Pelari Indonesia Taklukkan Marathon Sahara dengan Sandal: Kisah Adaptasi dan Filosofi Natural Running

Kisah inspiratif datang dari Diego Yanuar, seorang pelari asal Indonesia yang mencuri perhatian dunia olahraga. Ia berhasil menyelesaikan salah satu tantangan lari terberat di muka bumi, Marathon des Sables, sepanjang 250 kilometer di Gurun Sahara, Maroko. Yang lebih mencengangkan, Diego menaklukkan ganasnya gurun pasir selama tujuh hari tersebut hanya dengan menggunakan sepasang sandal.

Keputusan Diego untuk berlari menggunakan sandal bukan tanpa alasan. Cedera kaki yang pernah dialaminya menjadi titik awal perjalanannya menuju natural running. Ia mulai mencari tahu teknik lari yang benar, jenis alas kaki yang sesuai, dan mendalami filosofi gerakan alami. Transformasi ini membawanya dari seorang pemain bola yang menjadikan lari sebagai latihan penunjang, menjadi seorang pelari maraton yang handal.

Sejak tahun 2015, Diego secara rutin mengikuti berbagai ajang maraton di Indonesia. Ia terus mengasah teknik, memperbaiki postur, dan meningkatkan catatan waktunya. Dedikasinya membuahkan hasil, hingga ia berhasil menuntaskan BTS100 Ultra, sebuah maraton yang menantang di kawasan Bromo Tengger Semeru. Namun, petualangannya tidak berhenti di situ. Diego kemudian memutuskan untuk beralih dari sepatu lari konvensional ke sandal.

Transisi ini membutuhkan waktu dan kesabaran. Diego membutuhkan waktu sekitar tiga tahun untuk beradaptasi sepenuhnya. Ia menyadari bahwa berlari dengan sepatu dan sandal melibatkan mekanisme tubuh yang berbeda. Oleh karena itu, perubahan secara bertahap sangat penting untuk mencegah cedera. Diego menekankan bahwa transisi yang terburu-buru dari sepatu ke sandal dapat merusak tubuh.

  • "Jika sudah terbiasa lari 10K dengan sepatu, harus menurunkan intensitas, memahami teknik lari yang benar, dan menyesuaikan kecepatan saat menggunakan sandal. Rasanya seperti memulai lari dari awal lagi," jelas Diego.

Selama masa transisi, Diego mencoba berbagai jenis sepatu lari. Ia mulai dari sepatu konvensional hingga sepatu khusus dengan desain yang berbeda. Diego secara bertahap beralih ke sepatu zero drop and barefoot shaped shoes. Sepatu jenis ini tidak memiliki perbedaan ketinggian antara tumit dan bagian depan kaki, sehingga memberikan sensasi seperti berlari tanpa alas kaki.

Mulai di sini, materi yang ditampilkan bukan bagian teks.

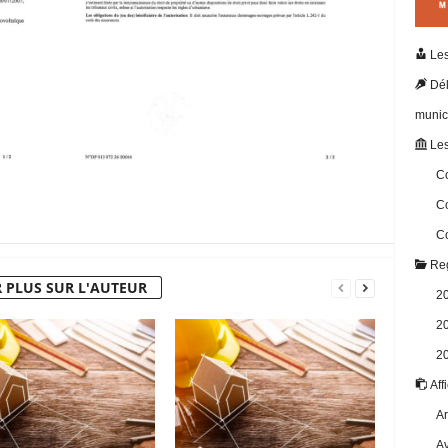
Les
Dél
munic
Les
Co
Co
Co
Reg
 PLUS SUR L'AUTEUR
2
2
2
Aff
Ar
Av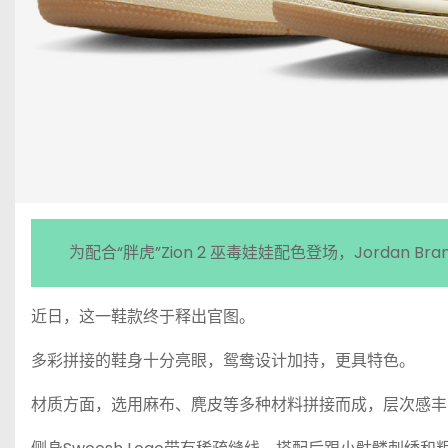
为配合“胖虎”Zion 2 巫毒娃娃配色登场，Jordan Bran
近日，这一鞋款终于释出官图。
多彩拼接的鞋身十分亮眼，鸳鸯设计加持，更具特色。
材质方面，选用麻布、麂皮等多种材料拼接而成，层次感丰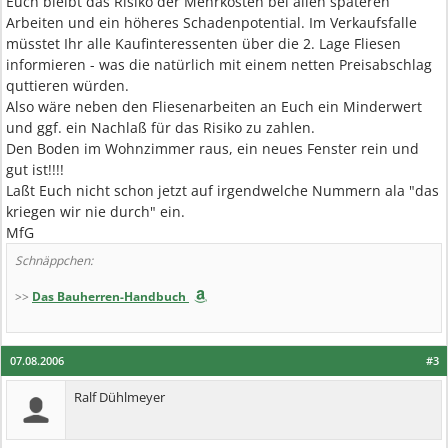
Euch bleibt das Risiko der Mehrkosten bei allen späteren
Arbeiten und ein höheres Schadenpotential. Im Verkaufsfalle
müsstet Ihr alle Kaufinteressenten über die 2. Lage Fliesen
informieren - was die natürlich mit einem netten Preisabschlag
quttieren würden.
Also wäre neben den Fliesenarbeiten an Euch ein Minderwert
und ggf. ein Nachlaß für das Risiko zu zahlen.
Den Boden im Wohnzimmer raus, ein neues Fenster rein und
gut ist!!!!
Laßt Euch nicht schon jetzt auf irgendwelche Nummern ala "das
kriegen wir nie durch" ein.
MfG
Schnäppchen:
>>
Das Bauherren-Handbuch
07.08.2006
#3
Ralf Dühlmeyer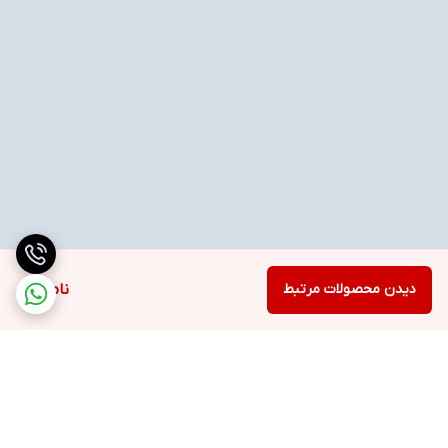
دیدن محصولات مرتبط
ناموجود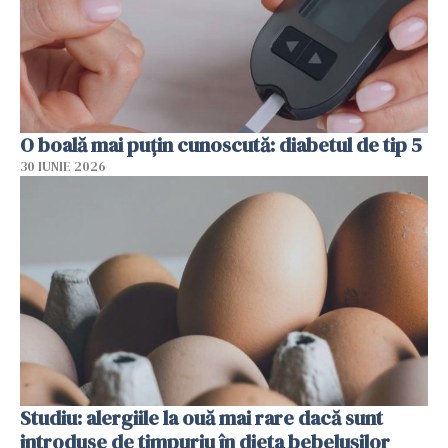
O boală mai puțin cunoscută: diabetul de tip 5
30 IUNIE 2026
Studiu: alergiile la ouă mai rare dacă sunt
introduse de timpuriu în dieta bebelușilor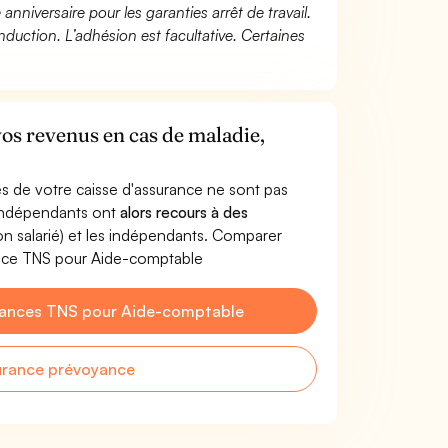
 anniversaire pour les garanties arrêt de travail.
duction. L’adhésion est facultative. Certaines
os revenus en cas de maladie,
s de votre caisse d'assurance ne sont pas
'indépendants ont
alors recours à des
non salarié) et les indépendants. Comparer
ance TNS pour Aide-comptable
yances TNS pour Aide-comptable
urance prévoyance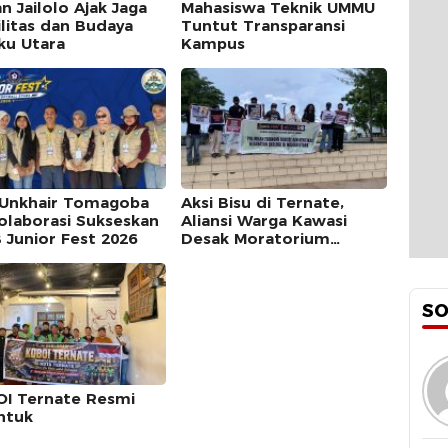
n Jailolo Ajak Jaga
Mahasiswa Teknik UMMU
ilitas dan Budaya
Tuntut Transparansi
ku Utara
Kampus
Unkhair Tomagoba
Aksi Bisu di Ternate,
olaborasi Sukseskan
Aliansi Warga Kawasi
 Junior Fest 2026
Desak Moratorium
Tambang
S
I Ternate Resmi
ntuk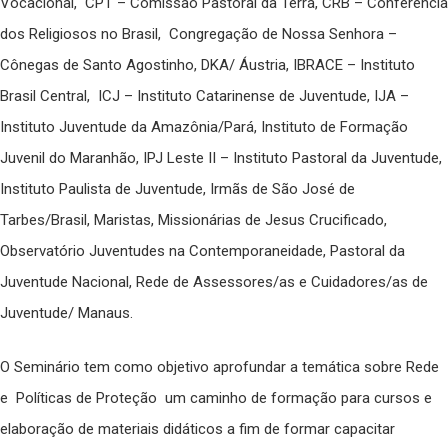
Vocacional, CPT – Comissão Pastoral da Terra, CRB – Conferência
dos Religiosos no Brasil, Congregação de Nossa Senhora –
Cônegas de Santo Agostinho, DKA/ Áustria, IBRACE – Instituto
Brasil Central, ICJ – Instituto Catarinense de Juventude, IJA –
Instituto Juventude da Amazônia/Pará, Instituto de Formação
Juvenil do Maranhão, IPJ Leste II – Instituto Pastoral da Juventude,
Instituto Paulista de Juventude, Irmãs de São José de
Tarbes/Brasil, Maristas, Missionárias de Jesus Crucificado,
Observatório Juventudes na Contemporaneidade, Pastoral da
Juventude Nacional, Rede de Assessores/as e Cuidadores/as de
Juventude/ Manaus.
O Seminário tem como objetivo aprofundar a temática sobre Rede
e Políticas de Proteção um caminho de formação para cursos e
elaboração de materiais didáticos a fim de formar capacitar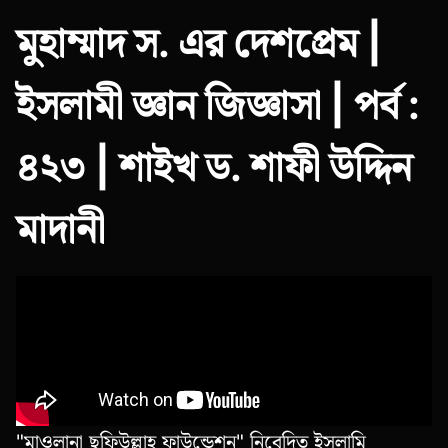
মুহাম্মাদ স. এর দেশপ্রেম |
ইসলামী জ্ঞান জিজ্ঞাসা | পর্ব :
৪২৩ | শাইখ ড. শাফী উদ্দিন
মাদানী
"মাওলানা ছফিউল্লাহ ফাউন্ডেশন" নিবেদিত ইসলামি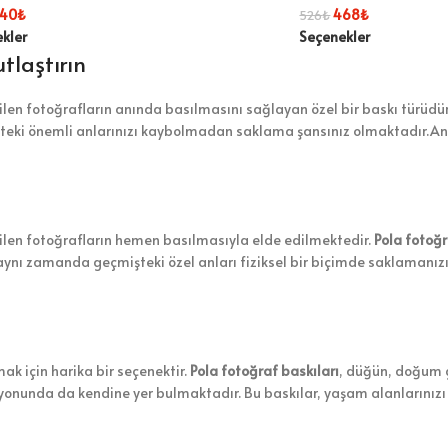
40
₺
468
₺
526
₺
kler
Seçenekler
utlaştırın
len fotoğrafların anında basılmasını sağlayan özel bir baskı türüdür. B
eki önemli anlarınızı kaybolmadan saklama şansınız olmaktadır.Anca
kilen fotoğrafların hemen basılmasıyla elde edilmektedir.
Pola fotoğr
en, aynı zamanda geçmişteki özel anları fiziksel bir biçimde saklamanı
ak için harika bir seçenektir.
Pola fotoğraf baskıları
, düğün, doğum g
onunda da kendine yer bulmaktadır. Bu baskılar, yaşam alanlarınızı ki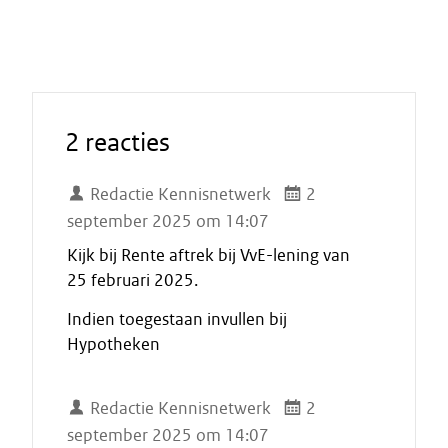
2 reacties
Redactie Kennisnetwerk
2
september 2025 om 14:07
Kijk bij Rente aftrek bij VvE-lening van
25 februari 2025.
Indien toegestaan invullen bij
Hypotheken
Redactie Kennisnetwerk
2
september 2025 om 14:07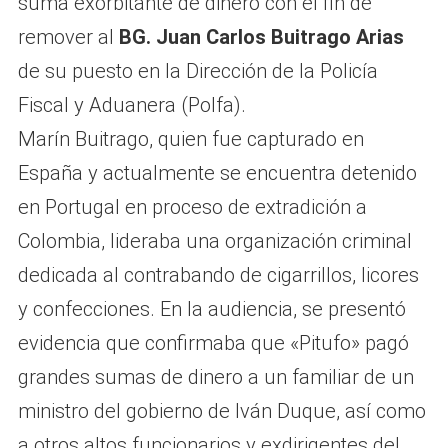
suma exorbitante de dinero con el fin de
remover al
BG. Juan Carlos Buitrago Arias
de su puesto en la Dirección de la Policía
Fiscal y Aduanera (Polfa).
Marín Buitrago, quien fue capturado en
España y actualmente se encuentra detenido
en Portugal en proceso de extradición a
Colombia, lideraba una organización criminal
dedicada al contrabando de cigarrillos, licores
y confecciones. En la audiencia, se presentó
evidencia que confirmaba que «Pitufo» pagó
grandes sumas de dinero a un familiar de un
ministro del gobierno de Iván Duque, así como
a otros altos funcionarios y exdirigentes del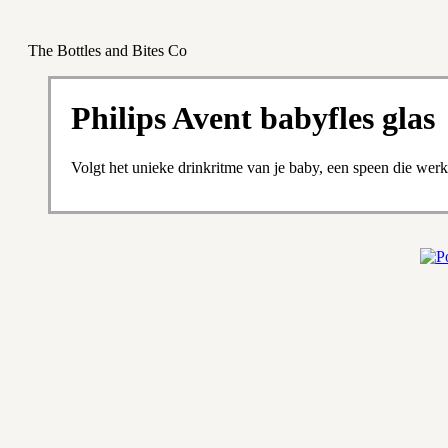
The Bottles and Bites Co
Philips Avent babyfles glas
Volgt het unieke drinkritme van je baby, een speen die werkt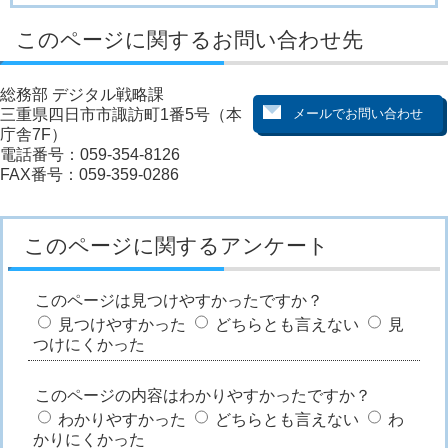
このページに関するお問い合わせ先
総務部 デジタル戦略課
三重県四日市市諏訪町1番5号（本
庁舎7F）
電話番号：059-354-8126
FAX番号：059-359-0286
このページに関するアンケート
このページは見つけやすかったですか？
見つけやすかった
どちらとも言えない
見
つけにくかった
このページの内容はわかりやすかったですか？
わかりやすかった
どちらとも言えない
わ
かりにくかった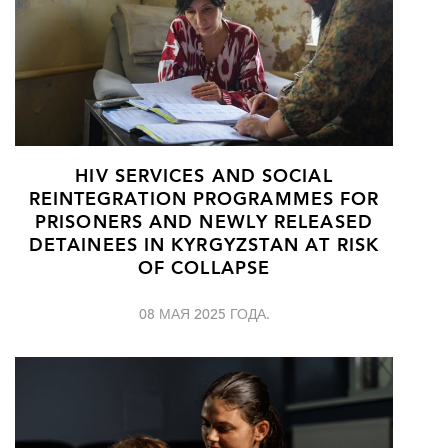
HIV SERVICES AND SOCIAL
REINTEGRATION PROGRAMMES FOR
PRISONERS AND NEWLY RELEASED
DETAINEES IN KYRGYZSTAN AT RISK
OF COLLAPSE
08 МАЯ 2025 ГОДА.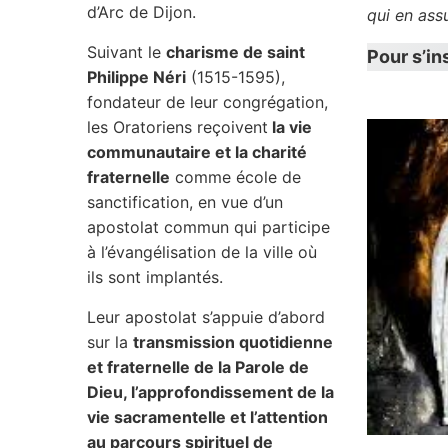
d’Arc de Dijon.
qui en assu
Suivant le
charisme de saint
Pour s’ins
Philippe Néri
(1515-1595),
fondateur de leur congrégation,
les Oratoriens reçoivent
la vie
communautaire et la charité
fraternelle
comme école de
sanctification, en vue d’un
apostolat commun qui participe
à l’évangélisation de la ville où
ils sont implantés.
Leur apostolat s’appuie d’abord
sur la
transmission quotidienne
et fraternelle de la Parole de
Dieu, l’approfondissement de la
vie sacramentelle et l’attention
au parcours spirituel de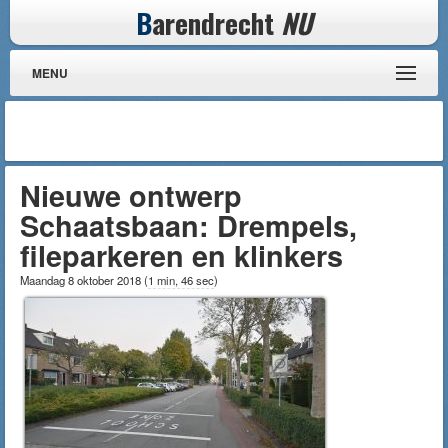
B
arendrecht
NU
MENU
Nieuwe ontwerp
Schaatsbaan: Drempels,
fileparkeren en klinkers
Maandag 8 oktober 2018
(
1 min, 46 sec
)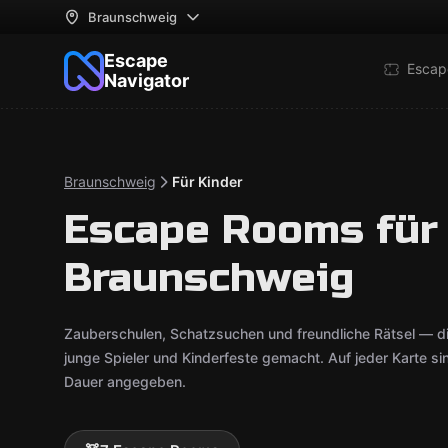
Braunschweig
Escape
Escap
Navigator
Braunschweig
Für Kinder
Escape Rooms für 
Braunschweig
Zauberschulen, Schatzsuchen und freundliche Rätsel — d
junge Spieler und Kinderfeste gemacht. Auf jeder Karte s
Dauer angegeben.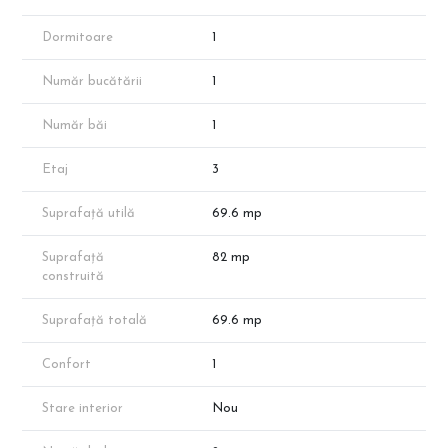
Încălzire în Pardoseală: Sistem modern pentru confort termic
optim și eficiență energetică.
Dormitoare
1
Suprafață Utilă Totală: 52.51 mp.
Compartimentare: Living (19.50 mp), Bucătărie (10.35 mp),
Număr bucătării
1
Dormitor (12.38 mp) și Hol (5.35 mp).
Spații Exterioare: 2 Balcoane generoase de 10.56 mp și 6.53 mp.
Baie Utilată: Baie de 4.94 mp, predată complet echipată.
Număr băi
1
Prețuri și Modalități de Plată:
Etaj
3
94.000 Euro + TVA (pentru avans de 50%)
99.500 Euro + TVA (pentru avans de 50%)
Suprafață utilă
69.6 mp
Avantajele Complexului:
0% Comision: Achiziție directă de la dezvoltator.
Suprafață
82 mp
Siguranță: Ansamblu cu acces privat, barieră și sistem de
construită
supraveghere video.
Relaxare: Grădină interioară privată și design gândit pentru
Suprafață totală
69.6 mp
lumină naturală maximă.
Vizitează site-ul CleverImobiliare.ro și descoperă oferta completă
Confort
1
de peste 1000 de locuințe disponibile în zona Theodor Pallady!
Stare interior
Nou
Notă: Apartamentul face parte din portofoliul dezvoltatorului;
disponibilitatea poate varia. Suprafața exactă va reieși în urma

Seiring waktu, Diego beralih ke model barefoot shaped shoes minimalis dengan bantalan yang lebih tipis. Hingga saat ini, ia menggunakan sandal khusus dari Pyopp Fledge. Diego mengungkapkan bahwa perawatan sandal ini sangat mudah, cukup disemprot dengan air seperti sandal biasa.

Setelah tiga tahun beradaptasi, Diego mantap menggunakan sandal, baik untuk lari sehari-hari maupun untuk mengikuti maraton. Selain karena alasan cedera, Diego juga meyakini bahwa natural running dan natural movement sejalan dengan filosofi hidupnya yang minimalis. Ia merasa lebih menyatu dengan alam dan memiliki koneksi yang lebih kuat dengan lingkungan sekitarnya.

Lebih lanjut, Diego menjelaskan bahwa penggunaan sandal memberikan kebebasan bergerak yang lebih besar pada kaki, menyerupai fleksibilitas tangan manusia. Hal ini juga mengurangi risiko blister yang sering disebabkan oleh gesekan antara kulit, kaus kaki, dan sepatu. Kisah Diego Yanuar adalah bukti bahwa dengan tekad, adaptasi, dan keyakinan pada filosofi yang dianut, batasan dapat dilampaui dan tantangan terberat sekalipun dapat ditaklukkan.